家康隊は二条城に向かって大通りを移動した。大勢の群衆が見物に集まった。
民家の壁に落書きが書かれていた。
―「御所柿は 独り熟して 落ちにけり 木の下にいて 拾う秀頼」
板倉は慌てて二条城の大広間に参上した。
家康は八世紀の貴重な蔵書群の書き写しを部下に指示している所だった。
板倉は家康に犯人捜査を恐る恐る申し出た。
家康は「捜査するな。落書きはそのままにしておけ。参考になる意見もあるだろうから」と捜査中止を指示した。
家康は個人の場で政治思想を表現する事は許したが、友好イベント(方広寺完成式典)での政治発言は許さなかった。
二十三日、家康は二条城大広間に諸将を集めて会議を開いた。
家康は片桐をねぎらった。
「よくぞ耐えた。仇は取ってやる」
「どうか先鋒をお命じください。兵は少ないですが敵に関する知識は豊富です。誰よりも多く豊臣兵を殺してみせます」
「先鋒には冷静な判断が求められる。怒りで判断が鈍ったお前にだけ任せる訳には行かない。支援を付ける」
家康は腹心の藤堂高虎に先鋒を命じた。
「片桐と共に先陣を駆けろ。支えてやってくれ」
藤堂は頭を下げた。
参謀長ポジションの本多正純は作戦を説明した。
「一か月後に将軍家の本隊十万が到着します。
こちらは全軍二十万。兵站は万全です。
敵は今は五万。この調子で増え続けると一か月後は十万。兵站に不安を抱えています。
敵は城に籠ってこちらを迎え撃つ構えを見せています。
こちらは将軍家の到着後、抑えの部隊を残して奈良方面から豊臣領内に侵入。北上して東西南北から惣構えを包囲します。
攻城戦の準備は完璧です。仕寄(塹壕)を築いて接近し、大砲と火薬で城壁を破壊して内部に突入します。
具体的な諸隊の配置は将軍家の到着次第決定します」
兵站担当の板倉は補給事情を説明した。
「二十万人が半年食えるだけの十分な食料が伏見と尼崎にあります。しかし全員に毎日三食届ける仕組みを作るには多少のお時間をいただきたい。序盤は御辛抱いただく事になりますが、必ず解決しますのでどうかご安心ください。

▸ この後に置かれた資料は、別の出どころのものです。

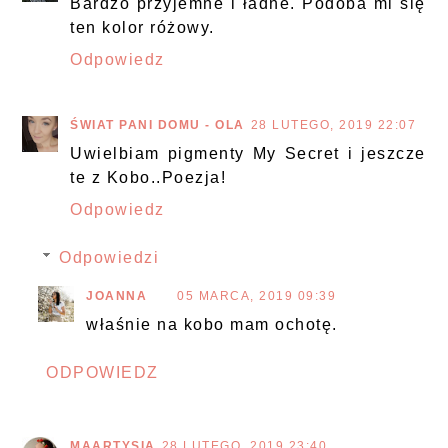
Bardzo przyjemne i ładne. Podoba mi się
ten kolor różowy.
Odpowiedz
ŚWIAT PANI DOMU - OLA
28 LUTEGO, 2019 22:07
Uwielbiam pigmenty My Secret i jeszcze
te z Kobo..Poezja!
Odpowiedz
Odpowiedzi
JOANNA
05 MARCA, 2019 09:39
właśnie na kobo mam ochotę.
ODPOWIEDZ
MAARTYSIA
28 LUTEGO, 2019 23:40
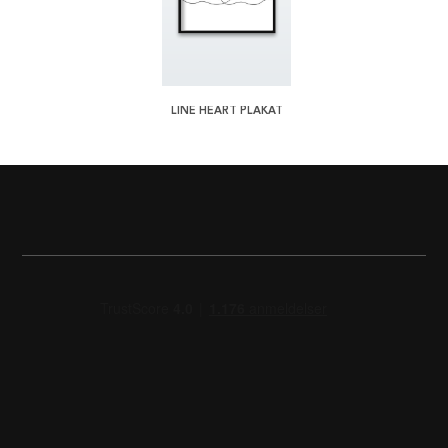
LINE HEART PLAKAT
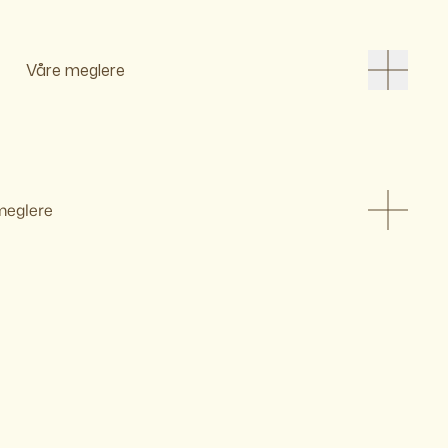
Våre meglere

冬場の戦いですから暖房や住居の問題も発生します。これに関してはこちらの用意した分だけでは足りません。攻略目標に船場を入れてくださると助かります」
諸将は活発に意見を交わした。
全員やる気があった。しかし家康の本心は和睦だった。
開戦阻止に失敗した幕府は戦争の早期終結に目標を切り替えた。
幕府と有楽斎は水面下で接触した。有楽斎は二つの講和条件を打診してきた。
家康親子の不戦の誓紙(今後は何があっても豊臣家を攻めないという念書)の提出。
牢人衆に対する寛大な処置。
二万の豊臣家が三万の牢人衆に「戦は終わりだ。出て行け」と言ったら城内で反乱が起きる。牢人衆にある程度譲歩しないと和睦は成立しない。
しかし寛大な処置とは具体的に何を指すのか、有楽斎も分かっていなかった。
今牢人衆に講和条件を聞いたら殺されかねない。有楽斎は彼らとの交渉で条件を詰める事が出来なかった。
牢人衆としては名門豊臣家に正規雇用されたい。彼らは生活の安定のために戦っていた。
豊臣家としては早期退職を勧めたい。そのためにはそれなりの退職金と、「城から出れば命までは取らない」という幕府の地位保全が必要だ。
幕府は副司令官格の有楽斎に講和の意思がある事を確認して満足した。上手く行けば総大将の大野もこちらに引き込めるかもしれない。